Company to unveil wind farm proposal
Clay County residents will get a glimpse tonight of details for a proposed wind farm that could bring 134 turbines and 27 miles of new access roads.
The Noble Flat Hill Windpark, located about 12 miles northeast of Moorhead, would be capable of generating 201 megawatts of electricity, enough to power to more than 50,000 homes.
Details of the proposal will be presented at a public meeting at 6:30 p.m. at the Glyndon Community Center conducted by the Minnesota Office of Energy Security.
"This public meeting is the very first step of getting public input of what should be considered," Raymond Kirsch, a planner and public adviser for the Office of Energy Security, said Tuesday.

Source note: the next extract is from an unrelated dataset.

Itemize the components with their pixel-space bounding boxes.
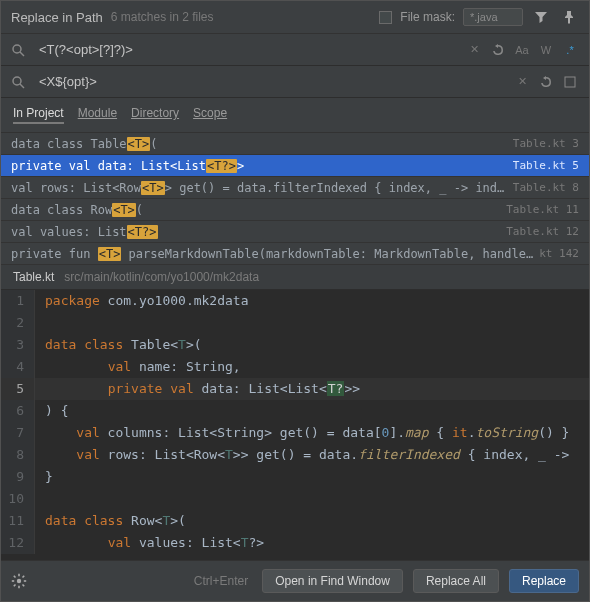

The wind farm, pending before Minnesota regulators, is proposed by Noble Environmental Power, a Connecticut company that has developed more than 3,800 megawatts of wind capacity in eight states.
The firm has secured leases for about 11,500 acres of the 20,000 acres that would be used in the project. The wind farm would be in Spring Prairie and Moland townships.
The project, with an estimated cost of $450 million, also involves a transmission line of about 10 miles and a power substation.
"It's a pretty good-sized project," Kirsch said.
Executives of Noble Environmental Power couldn't be reached Tuesday for comment, but said earlier that the project would contribute $800,000 or more in local property tax revenues and has the support of 65 landowners who have signed leases with the company.
Wind projects in Minnesota have been spurred by the state's renewable energy standard, which calls for 25 percent of the state's electricity to be generated from renewable energy sources by 2025.
Facilities will be built on the west side of Minnesota Highway 9 to avoid affecting wildlife management areas, Buffalo River State Park, and The Nature Conservancy's Bluestem Prairie Preserve, according to the project's application.
Buffalo River State Park is about 5½ miles southeast of the proposed wind farm.
The Minnesota Office of Energy Security will conduct an environmental impact study for the project, which likely would be finished in late summer, with a public hearing to follow in late summer or early fall, Kirsch said.